• [REQUIRED ACTION]:
Each entry must be restated word for word.

━━ LISTED ENTRIES

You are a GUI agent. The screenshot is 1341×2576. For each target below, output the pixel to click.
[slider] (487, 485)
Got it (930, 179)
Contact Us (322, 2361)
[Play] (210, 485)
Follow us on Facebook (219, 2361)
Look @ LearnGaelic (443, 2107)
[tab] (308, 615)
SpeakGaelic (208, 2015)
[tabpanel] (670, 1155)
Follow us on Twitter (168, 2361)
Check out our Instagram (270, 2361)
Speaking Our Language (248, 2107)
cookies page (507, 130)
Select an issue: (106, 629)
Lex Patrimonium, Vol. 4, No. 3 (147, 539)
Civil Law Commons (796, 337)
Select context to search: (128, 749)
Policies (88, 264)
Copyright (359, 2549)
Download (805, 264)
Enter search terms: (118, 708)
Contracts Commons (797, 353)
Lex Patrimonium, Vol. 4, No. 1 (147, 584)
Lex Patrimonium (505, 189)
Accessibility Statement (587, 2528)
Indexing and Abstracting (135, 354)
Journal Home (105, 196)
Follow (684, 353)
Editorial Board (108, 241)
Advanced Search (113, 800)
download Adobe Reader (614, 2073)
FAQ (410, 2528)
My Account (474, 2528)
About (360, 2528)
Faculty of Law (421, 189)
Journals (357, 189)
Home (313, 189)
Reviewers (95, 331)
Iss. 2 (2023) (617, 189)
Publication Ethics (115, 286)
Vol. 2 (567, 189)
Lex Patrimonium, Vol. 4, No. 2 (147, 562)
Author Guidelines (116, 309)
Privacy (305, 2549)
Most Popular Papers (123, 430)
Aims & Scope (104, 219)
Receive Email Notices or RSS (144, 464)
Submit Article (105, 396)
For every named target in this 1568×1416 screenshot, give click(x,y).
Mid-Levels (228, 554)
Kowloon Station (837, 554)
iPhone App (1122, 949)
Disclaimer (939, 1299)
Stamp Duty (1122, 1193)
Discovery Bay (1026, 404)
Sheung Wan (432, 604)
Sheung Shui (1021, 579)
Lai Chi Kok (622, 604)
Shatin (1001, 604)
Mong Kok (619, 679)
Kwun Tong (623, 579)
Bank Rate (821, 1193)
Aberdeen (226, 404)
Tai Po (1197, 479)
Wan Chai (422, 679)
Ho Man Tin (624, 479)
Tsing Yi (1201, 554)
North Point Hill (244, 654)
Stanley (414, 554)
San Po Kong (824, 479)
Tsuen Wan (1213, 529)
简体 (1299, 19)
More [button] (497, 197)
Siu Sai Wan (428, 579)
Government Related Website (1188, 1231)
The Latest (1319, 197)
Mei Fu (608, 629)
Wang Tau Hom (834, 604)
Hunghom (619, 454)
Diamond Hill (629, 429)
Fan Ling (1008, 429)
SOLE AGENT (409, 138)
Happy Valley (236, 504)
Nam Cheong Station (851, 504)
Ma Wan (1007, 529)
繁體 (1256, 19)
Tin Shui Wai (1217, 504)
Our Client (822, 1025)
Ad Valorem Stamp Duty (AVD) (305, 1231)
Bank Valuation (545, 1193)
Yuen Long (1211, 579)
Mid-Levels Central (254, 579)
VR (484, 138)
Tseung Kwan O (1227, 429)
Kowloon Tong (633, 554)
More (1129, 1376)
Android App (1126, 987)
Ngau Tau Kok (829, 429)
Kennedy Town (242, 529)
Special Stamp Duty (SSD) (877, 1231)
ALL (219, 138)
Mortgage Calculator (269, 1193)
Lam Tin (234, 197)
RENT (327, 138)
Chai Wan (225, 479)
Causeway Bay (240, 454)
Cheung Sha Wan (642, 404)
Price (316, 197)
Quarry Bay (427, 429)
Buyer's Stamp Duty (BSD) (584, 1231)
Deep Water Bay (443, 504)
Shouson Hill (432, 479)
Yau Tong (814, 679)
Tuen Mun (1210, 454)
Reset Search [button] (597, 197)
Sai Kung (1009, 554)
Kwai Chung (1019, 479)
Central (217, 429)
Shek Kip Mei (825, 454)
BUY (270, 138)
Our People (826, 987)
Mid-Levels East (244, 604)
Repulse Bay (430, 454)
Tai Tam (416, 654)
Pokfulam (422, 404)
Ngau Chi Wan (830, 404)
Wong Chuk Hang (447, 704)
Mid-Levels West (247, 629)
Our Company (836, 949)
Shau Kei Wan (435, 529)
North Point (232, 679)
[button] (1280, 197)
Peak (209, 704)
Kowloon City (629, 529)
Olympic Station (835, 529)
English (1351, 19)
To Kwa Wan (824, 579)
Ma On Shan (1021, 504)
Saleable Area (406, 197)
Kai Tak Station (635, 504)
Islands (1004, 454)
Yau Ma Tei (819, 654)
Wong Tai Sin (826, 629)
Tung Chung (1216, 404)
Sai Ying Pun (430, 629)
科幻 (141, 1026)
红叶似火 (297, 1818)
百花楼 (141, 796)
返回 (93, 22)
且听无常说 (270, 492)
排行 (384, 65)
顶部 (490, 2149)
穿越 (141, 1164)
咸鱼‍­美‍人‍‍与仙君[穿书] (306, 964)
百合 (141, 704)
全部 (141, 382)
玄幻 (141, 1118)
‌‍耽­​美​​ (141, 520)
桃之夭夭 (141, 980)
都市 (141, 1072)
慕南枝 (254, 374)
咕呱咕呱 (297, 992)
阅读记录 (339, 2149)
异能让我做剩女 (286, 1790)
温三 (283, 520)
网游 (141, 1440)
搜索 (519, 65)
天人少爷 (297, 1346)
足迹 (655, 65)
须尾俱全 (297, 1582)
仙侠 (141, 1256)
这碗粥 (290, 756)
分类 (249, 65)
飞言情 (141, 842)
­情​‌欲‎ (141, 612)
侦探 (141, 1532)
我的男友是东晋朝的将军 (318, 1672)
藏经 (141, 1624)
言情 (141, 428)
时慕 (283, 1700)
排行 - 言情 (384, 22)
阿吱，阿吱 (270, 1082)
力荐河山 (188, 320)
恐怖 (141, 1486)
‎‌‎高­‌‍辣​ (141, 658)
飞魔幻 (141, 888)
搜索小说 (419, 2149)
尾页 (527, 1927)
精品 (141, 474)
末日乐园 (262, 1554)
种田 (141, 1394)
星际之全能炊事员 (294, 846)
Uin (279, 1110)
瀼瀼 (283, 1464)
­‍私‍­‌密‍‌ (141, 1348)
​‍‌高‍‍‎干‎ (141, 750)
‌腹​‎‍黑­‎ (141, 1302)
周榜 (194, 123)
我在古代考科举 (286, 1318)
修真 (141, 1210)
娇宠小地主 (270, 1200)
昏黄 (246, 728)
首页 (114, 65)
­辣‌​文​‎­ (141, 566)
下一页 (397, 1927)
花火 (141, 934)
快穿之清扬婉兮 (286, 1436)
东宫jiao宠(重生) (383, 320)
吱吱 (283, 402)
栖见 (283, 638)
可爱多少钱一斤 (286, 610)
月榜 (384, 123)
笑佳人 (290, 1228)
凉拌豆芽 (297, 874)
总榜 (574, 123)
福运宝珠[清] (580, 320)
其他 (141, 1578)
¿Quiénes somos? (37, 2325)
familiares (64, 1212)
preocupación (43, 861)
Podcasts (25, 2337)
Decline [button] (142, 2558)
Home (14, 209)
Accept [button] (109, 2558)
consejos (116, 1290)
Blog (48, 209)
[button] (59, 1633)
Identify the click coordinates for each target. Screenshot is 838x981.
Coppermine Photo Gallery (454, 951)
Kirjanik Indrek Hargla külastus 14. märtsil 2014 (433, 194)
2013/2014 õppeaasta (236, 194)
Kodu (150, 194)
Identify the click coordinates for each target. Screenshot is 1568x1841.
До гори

━━━━

• [RESULT OF THE EXERCISE]:
You are a GUI agent. The screenshot is 1341×2576. For each target below, output the pixel to click.
[slider] (487, 485)
Got it (930, 179)
Contact Us (322, 2361)
[Play] (210, 485)
Follow us on Facebook (219, 2361)
Look @ LearnGaelic (443, 2107)
[tab] (308, 615)
SpeakGaelic (208, 2015)
[tabpanel] (670, 1155)
Follow us on Twitter (168, 2361)
Check out our Instagram (270, 2361)
Speaking Our Language (248, 2107)
cookies page (507, 130)
Select an issue: (106, 629)
Lex Patrimonium, Vol. 4, No. 3 (147, 539)
Civil Law Commons (796, 337)
Select context to search: (128, 749)
Policies (88, 264)
Copyright (359, 2549)
Download (805, 264)
Enter search terms: (118, 708)
Contracts Commons (797, 353)
Lex Patrimonium, Vol. 4, No. 1 (147, 584)
Lex Patrimonium (505, 189)
Accessibility Statement (587, 2528)
Indexing and Abstracting (135, 354)
Journal Home (105, 196)
Follow (684, 353)
Editorial Board (108, 241)
Advanced Search (113, 800)
download Adobe Reader (614, 2073)
FAQ (410, 2528)
My Account (474, 2528)
About (360, 2528)
Faculty of Law (421, 189)
Journals (357, 189)
Home (313, 189)
Reviewers (95, 331)
Iss. 2 (2023) (617, 189)
Publication Ethics (115, 286)
Vol. 2 (567, 189)
Lex Patrimonium, Vol. 4, No. 2 (147, 562)
Author Guidelines (116, 309)
Privacy (305, 2549)
Most Popular Papers (123, 430)
Aims & Scope (104, 219)
Receive Email Notices or RSS (144, 464)
Submit Article (105, 396)
For every named target in this 1568×1416 screenshot, give click(x,y).
Mid-Levels (228, 554)
Kowloon Station (837, 554)
iPhone App (1122, 949)
Disclaimer (939, 1299)
Stamp Duty (1122, 1193)
Discovery Bay (1026, 404)
Sheung Wan (432, 604)
Sheung Shui (1021, 579)
Lai Chi Kok (622, 604)
Shatin (1001, 604)
Mong Kok (619, 679)
Kwun Tong (623, 579)
Bank Rate (821, 1193)
Aberdeen (226, 404)
Tai Po (1197, 479)
Wan Chai (422, 679)
Ho Man Tin (624, 479)
Tsing Yi (1201, 554)
North Point Hill (244, 654)
Stanley (414, 554)
San Po Kong (824, 479)
Tsuen Wan (1213, 529)
简体 (1299, 19)
More [button] (497, 197)
Siu Sai Wan (428, 579)
Government Related Website (1188, 1231)
The Latest (1319, 197)
Mei Fu (608, 629)
Wang Tau Hom (834, 604)
Hunghom (619, 454)
Diamond Hill (629, 429)
Fan Ling (1008, 429)
SOLE AGENT (409, 138)
Happy Valley (236, 504)
Nam Cheong Station (851, 504)
Ma Wan (1007, 529)
繁體 (1256, 19)
Tin Shui Wai (1217, 504)
Our Client (822, 1025)
Ad Valorem Stamp Duty (AVD) (305, 1231)
Bank Valuation (545, 1193)
Yuen Long (1211, 579)
Mid-Levels Central (254, 579)
VR (484, 138)
Tseung Kwan O (1227, 429)
Kowloon Tong (633, 554)
More (1129, 1376)
Android App (1126, 987)
Ngau Tau Kok (829, 429)
Kennedy Town (242, 529)
Special Stamp Duty (SSD) (877, 1231)
ALL (219, 138)
Mortgage Calculator (269, 1193)
Lam Tin (234, 197)
RENT (327, 138)
Chai Wan (225, 479)
Causeway Bay (240, 454)
Cheung Sha Wan (642, 404)
Price (316, 197)
Quarry Bay (427, 429)
Buyer's Stamp Duty (BSD) (584, 1231)
Deep Water Bay (443, 504)
Shouson Hill (432, 479)
Yau Tong (814, 679)
Tuen Mun (1210, 454)
Reset Search [button] (597, 197)
Sai Kung (1009, 554)
Kwai Chung (1019, 479)
Central (217, 429)
Shek Kip Mei (825, 454)
BUY (270, 138)
Our People (826, 987)
Mid-Levels East (244, 604)
Repulse Bay (430, 454)
Tai Tam (416, 654)
Pokfulam (422, 404)
Ngau Chi Wan (830, 404)
Wong Chuk Hang (447, 704)
Mid-Levels West (247, 629)
Our Company (836, 949)
Shau Kei Wan (435, 529)
North Point (232, 679)
[button] (1280, 197)
Peak (209, 704)
Kowloon City (629, 529)
Olympic Station (835, 529)
English (1351, 19)
To Kwa Wan (824, 579)
Ma On Shan (1021, 504)
Saleable Area (406, 197)
Kai Tak Station (635, 504)
Islands (1004, 454)
Yau Ma Tei (819, 654)
Wong Tai Sin (826, 629)
Tung Chung (1216, 404)
Sai Ying Pun (430, 629)
科幻 (141, 1026)
红叶似火 (297, 1818)
百花楼 (141, 796)
返回 (93, 22)
且听无常说 (270, 492)
排行 (384, 65)
顶部 (490, 2149)
穿越 (141, 1164)
咸鱼‍­美‍人‍‍与仙君[穿书] (306, 964)
百合 (141, 704)
全部 (141, 382)
玄幻 (141, 1118)
‌‍耽­​美​​ (141, 520)
桃之夭夭 (141, 980)
都市 (141, 1072)
慕南枝 (254, 374)
咕呱咕呱 (297, 992)
阅读记录 (339, 2149)
异能让我做剩女 (286, 1790)
温三 (283, 520)
网游 (141, 1440)
搜索 (519, 65)
天人少爷 (297, 1346)
足迹 (655, 65)
须尾俱全 (297, 1582)
仙侠 (141, 1256)
这碗粥 (290, 756)
分类 (249, 65)
飞言情 (141, 842)
­情​‌欲‎ (141, 612)
侦探 (141, 1532)
我的男友是东晋朝的将军 (318, 1672)
藏经 (141, 1624)
言情 (141, 428)
时慕 (283, 1700)
排行 - 言情 (384, 22)
阿吱，阿吱 (270, 1082)
力荐河山 (188, 320)
恐怖 (141, 1486)
‎‌‎高­‌‍辣​ (141, 658)
飞魔幻 (141, 888)
搜索小说 (419, 2149)
尾页 (527, 1927)
精品 (141, 474)
末日乐园 (262, 1554)
种田 (141, 1394)
星际之全能炊事员 (294, 846)
Uin (279, 1110)
瀼瀼 (283, 1464)
­‍私‍­‌密‍‌ (141, 1348)
​‍‌高‍‍‎干‎ (141, 750)
‌腹​‎‍黑­‎ (141, 1302)
周榜 (194, 123)
我在古代考科举 (286, 1318)
修真 (141, 1210)
娇宠小地主 (270, 1200)
昏黄 (246, 728)
首页 (114, 65)
­辣‌​文​‎­ (141, 566)
下一页 (397, 1927)
花火 (141, 934)
快穿之清扬婉兮 (286, 1436)
东宫jiao宠(重生) (383, 320)
吱吱 (283, 402)
栖见 (283, 638)
可爱多少钱一斤 (286, 610)
月榜 (384, 123)
笑佳人 (290, 1228)
凉拌豆芽 (297, 874)
总榜 (574, 123)
福运宝珠[清] (580, 320)
其他 (141, 1578)
¿Quiénes somos? (37, 2325)
familiares (64, 1212)
preocupación (43, 861)
Podcasts (25, 2337)
Decline [button] (142, 2558)
Home (14, 209)
Accept [button] (109, 2558)
consejos (116, 1290)
Blog (48, 209)
[button] (59, 1633)
Identify the click coordinates for each target. Screenshot is 838x981.
Coppermine Photo Gallery (454, 951)
Kirjanik Indrek Hargla külastus 14. märtsil 2014 (433, 194)
2013/2014 õppeaasta (236, 194)
Kodu (150, 194)
Identify the click coordinates for each target. Screenshot is 1568x1841.
До гори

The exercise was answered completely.